Image
0

Jingga Diujung Senja

Tepian sungai Musi, jam 05:30 sore.

Suatu sore pada pertengahan musim kemarau di pinggiran sungai yang membelah kota palembang. Siang hari terik panas begitu menyengat dan malam hari dingin angin begitu menusuk.

Aku masih berdiri disini. Ketika senja perlahan hadir mengakhiri siang yang panas menyengat. Menatap jingga di ujung senja. Di hadapanku air sungai terlihat berkilau tersorot lampu-lampu dari jembatan Ampera. Beberapa perahu kecil menepi di pinggiran sungai. Suatu pemandangan favoritku.
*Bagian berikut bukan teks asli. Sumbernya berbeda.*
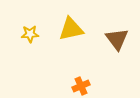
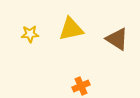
brown triangle: rotated 20 degrees counterclockwise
Beberapa menit telah berlalu. Aku masih diam tak bergeming, belum beranjak dari tempatku berdiri. Suara bising kendaraan kian menderu di telingaku. Suara kendaraan yang berebut untuk berada di tempat terdepan. Yaayy..kemacetan terlihat jelas di jembatan Ampera. Gaduh..sangat gaduh.

Disini, aku masih menunggunya. Seperti yang telah dia janjikan. Dia akan selalu datang di setiap senja tiba. Aku hanya perlu menunggunya disini. Di tempat biasa kami menikmati senja yang berwarna jingga.

“lalu bagaiman jika suatu saat ketika kita berjarak dan aku merindukanmu, Senja?” tanyaku pada Senja suatu ketika.

“Jingga, kau hanya perlu berdiri di tempat biasa kita menghabiskan waktu menikmati senja. Sebutlah namaku tiga kali dan aku kan berada disisimu..” jawabnya menghiburku dengan sebuah senyum melingkar di bibirnya.

Tiga puluh menit berlalu. Langit semakin menghitam. Tapi belum ada tanda-tanda kehadirannya. Aku masih menunggunya. Terus menunggunya. Sambil berharap dia segera datang. Mengejutkanku, menutup kedua mataku dengan tangannya dari belakang, sambil berbicara dengan suara yang dibuat sedemikian aneh agar aku pikir orang lain yang mengerjaiku. Tapi aku tak pernah terkecoh dengan suara anehnya. Aku selalu mampu mengenalinya lewat sentuhan jemari tangannya yang lembut dan hangat.

“Senja..Senja..Senja…aku merindukanmu. Sangat merindukanmu” ucapku lirih disertai cairan bening hangat yang tiba-tiba mengaliri pipiku.

“Senja, kamu akan menepati janjimu kan, sayang? Seperti senja yang selalu tak pernah ingkar janji datang pada waktunya yang telah dijanjikan..” ucapku lagi dengan tangis yang sesenggukan.

Ku usap cairan bening yang membanjiri pipiku ketika menyadari ada seseorang yang menepuk bahuku. Kupalingkan wajahku kearahnya.

“Jingga, Senja tidak akan pernah datang. Sadar sayang sadar, dia sudah pergi. Dia sudah berada di dunia yang berbeda dengan kita. Iklaskan dia sayang, karena dia tak akan pernah kembali. Ini kenyataan, kamu harus menghadapinya” ucap Bagas sahabatku yang kini berdiri tepat dihadapanku.

Jingga di ujung senja telah berlalu, digantikan malam dengan warna hitam pekatnya. Aku dan Bagas pun berlalu meninggalkan sungai Musi dengan segala kenangannya. Melaju dengan cepat dengan mobil Skyline yang dikendarai Bagas.